Take a look at this ultra-rare pink grasshopper found in Devon
An extremely rare pink grasshopper has been discovered in the garden of a Devon home.
Six-year-old Ava Howes shocked her mum when she announced that she had caught a pink grasshopper in her garden.
Mum Emma said: “Ava came in and said 'Mummy, I’ve caught a pink grasshopper’, and I was like, 'yeah of course you have'. But she really had, I was like 'oh my God'.”
I is estimated that there is only a 1% chance of seeing a pink grasshopper during a person’s lifetime.
The green Meadow Grasshopper species, which is a common sight in the UK, are usually green, brown or a combination of the two, so they can blend into their background, making it much more likely to evade capture.
However, due to their bright colouring, pink grasshoppers rarely survive in the wild as they stand out and are easily spotted by predators.

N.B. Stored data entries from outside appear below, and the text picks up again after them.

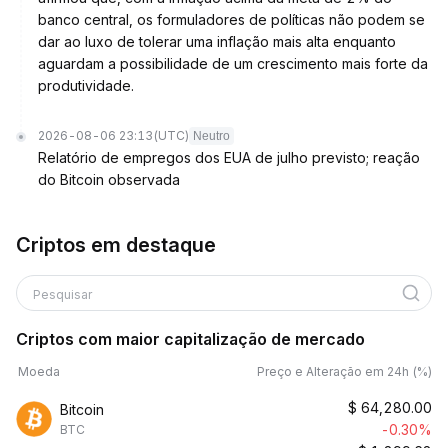
banco central, os formuladores de políticas não podem se
dar ao luxo de tolerar uma inflação mais alta enquanto
aguardam a possibilidade de um crescimento mais forte da
produtividade.
2026-08-06 23:13
(UTC)
Neutro
Relatório de empregos dos EUA de julho previsto; reação
do Bitcoin observada
Criptos em destaque
Pesquisar
Criptos com maior capitalização de mercado
Moeda
Preço e Alteração em 24h (%)
$
64,280.00
Bitcoin
-0.30%
BTC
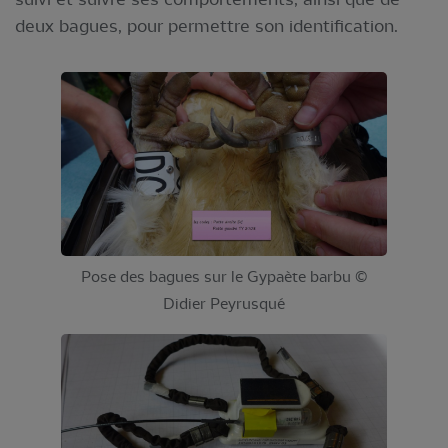
deux bagues, pour permettre son identification.
Pose des bagues sur le Gypaète barbu ©
Didier Peyrusqué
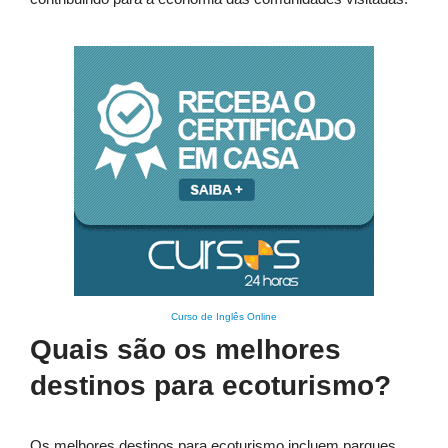
Curso de Inglês Online
Quais são os melhores
destinos para ecoturismo?
Os melhores destinos para ecoturismo incluem parques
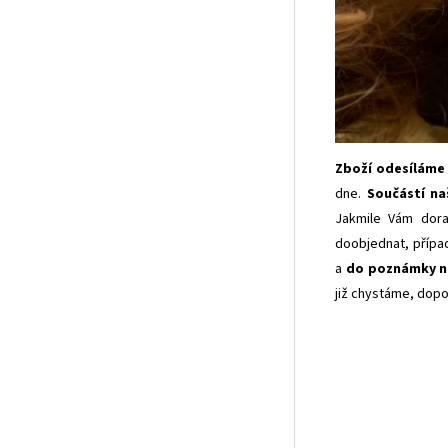
Zboží odesíláme c
dne.
Součástí na
Jakmile Vám dora
doobjednat, přípa
a
do poznámky n
již chystáme, dopo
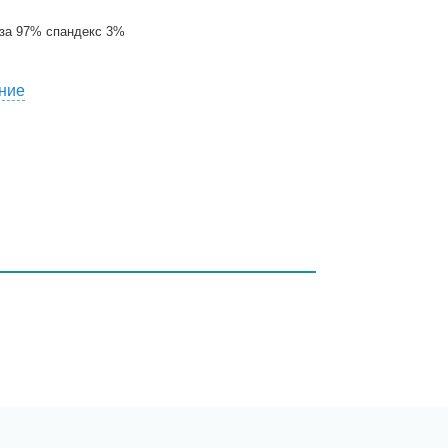
за 97% спандекс 3%
ние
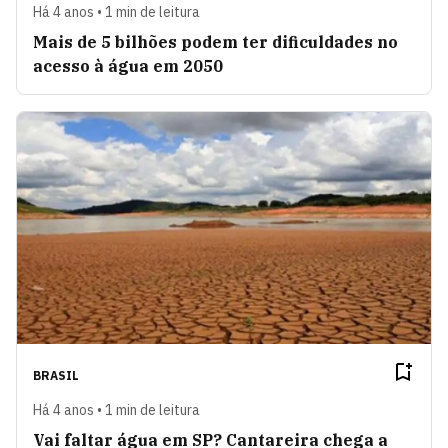
Há 4 anos • 1 min de leitura
Mais de 5 bilhões podem ter dificuldades no
acesso à água em 2050
BRASIL
Há 4 anos • 1 min de leitura
Vai faltar água em SP? Cantareira chega a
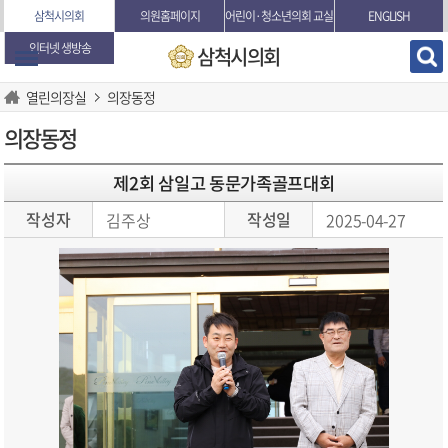
본문바로가기
삼척시의회
의원홈페이지
어린이·청소년의회 교실
ENGLISH
인터넷 생방송
삼척시의회
열린의장실
의장동정
의장동정
제2회 삼일고 동문가족골프대회
작성자
작성일
김주상
2025-04-27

What makes a grasshopper pink?
It is believed to be a genetic mutation that causes grasshoppers to turn pink, known as erythrism which causes a reddish discolouration. The mutation results in the animal overproducing red pigments and underproduces dark pigments and is the same genetic variation that causes red hair in people.
Emma admitted that she is obsessed with her garden and flowers, but said the grasshopper was spotted away from the array of natural coverage in the garden. Ava was playing in the garden when she saw the animal on the step to its home and caught it with a glass from the kitchen.
After capturing the pink grasshopper and documenting the find with pictures, Ava and her mum released the insect, which they called Lucellia, back into the garden on a leaf.